Hekimlerin mesleki uygulamaları ile ilgili çok sayıda yasal düzenleme bulunmasına karşın, hukukumuzda hekimlerin “hukuki” ve “cezai” sorumluluğunu düzenleyen özel bir düzenleme bulunmamaktadır. Bu nedenle hekimlerin sorumluluğunun belirlenmesinde genel hükümler uygulanmaktadır. Hekimlerin uymakla yükümlü olduğu mesleki ve etik kurallar da genel olarak yasal sorumluluklarının esasını belirler. Bu kapsamda tıbbi uygulama hataları ve malpraktis kavramları önem kazanmaktadır.

Malpraktis (malpraktice), Türk Tabipler Birliği Hekimlik Meslek Etiği Kurallarının Hekimliğin Kötü Uygulanması başlıklı 13. maddesinde, “Bilgisizlik, deneyimsizlik ya da ilgisizlik nedeniyle bir hastanın zarar görmesi “hekimliğin kötü uygulaması” anlamına gelir.” şeklinde tanımlanmıştır.
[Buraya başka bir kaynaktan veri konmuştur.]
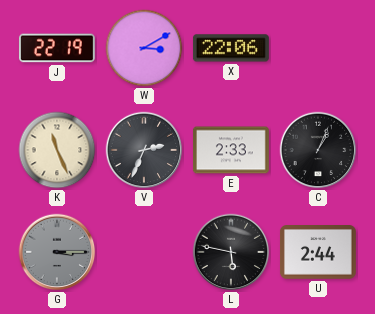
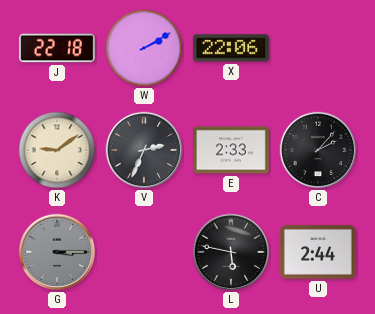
J: 22:19 -> 22:18
W: 3:10 -> 2:10
K: 11:26 -> 9:09
C: 1:04 -> 2:07
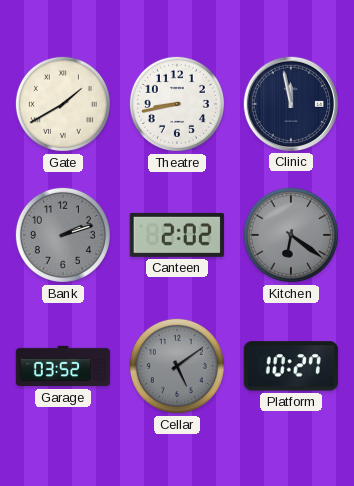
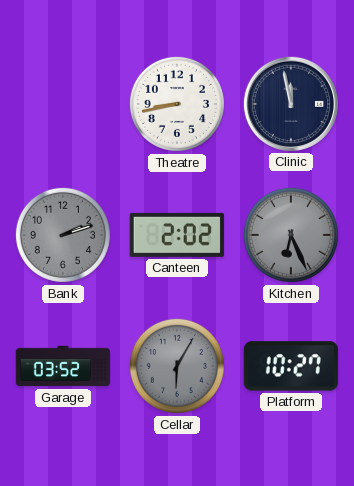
Gate: 1:40 -> none
Kitchen: 6:21 -> 6:26
Cellar: 5:09 -> 6:05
Hekimin bilgisizliği, deneyimsizliği veya ilgisizliği gibi hatasından, ihmalinden veya kusurundan kaynaklanan nedenlerle yanlış tanı ve teşhis, hatalı tedavi, geç müdahale ilaç dozunu gerektiği gibi ayarlamama veya eksik bakım hizmeti neticesinde hastanın zarar görmesi halinde hekimin ve onu çalıştıran özel veya resmi sağlık kuruluşunun hem hukuki hem de cezai sorumluluğu doğar. Bu yazımızda hekimlerin hukuki sorumluluğu yani ortaya çıkan zararı tazmin sorumluluğu üzerinde durulacaktır.
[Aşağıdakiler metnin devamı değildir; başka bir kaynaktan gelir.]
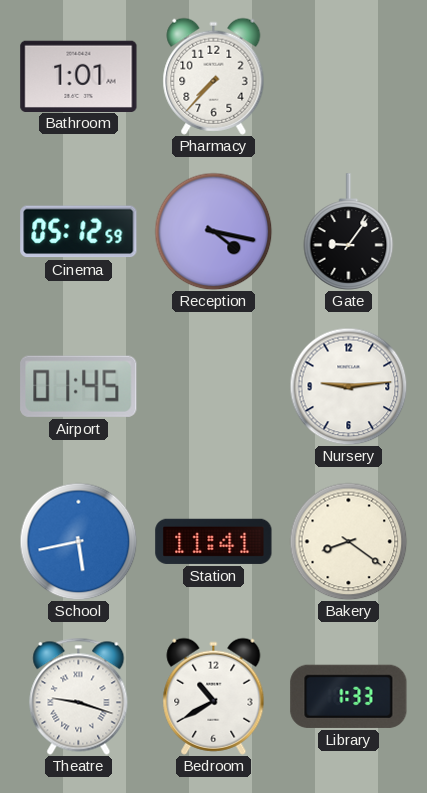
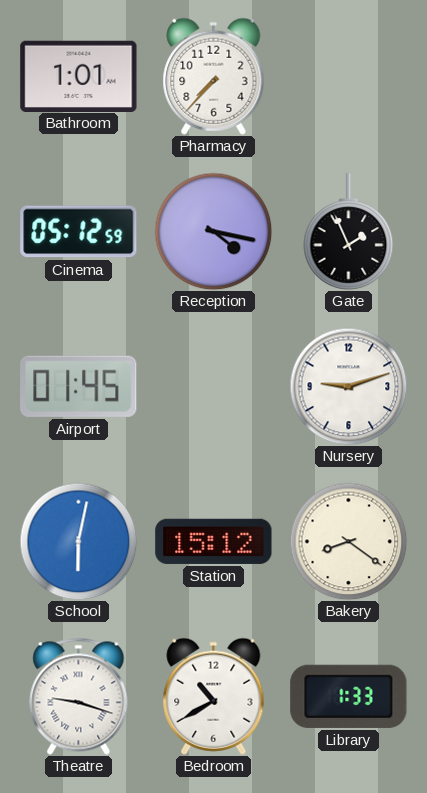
Gate: 9:06 -> 1:56
Nursery: 9:14 -> 9:12
School: 5:43 -> 6:02
Station: 11:41 -> 15:12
2. Hekim (Doktor) Hatası Nedeniyle Açılacak Tazminat Davasının Hukuki Dayanağı -Hekim İle Hasta Arasındaki İlişkinin Hukuksal Niteliği

Doktor hatası nedeniyle açılacak tazminat davasında tıbbi müdahalenin yapıldığı yer ve niteliğe göre uygulanabilecek birden fazla hukuki ilişki ve dayanak vardır. Bunlar vekâlet sözleşmesi, eser sözleşmesi, vekâletsiz iş görme, haksız fiil veya hizmet kusuru olabilir. Hekim hatası nedeniyle açılacak maddi ve manevi tazminat davalarında hasta ile hekim ve hastane arasındaki ilişkinin hukuki niteliği, sorumluluk esasının belirlenmesi, tazminatın dayanağı ve kapsamı ile ispat yükü açısından önem arz etmektedir. Zira belirlenecek hukuki dayanağa göre davanın tarafları, dava açma süresi, davanın açılacağı mahkeme gibi hususlar değişkenlik göstermektedir.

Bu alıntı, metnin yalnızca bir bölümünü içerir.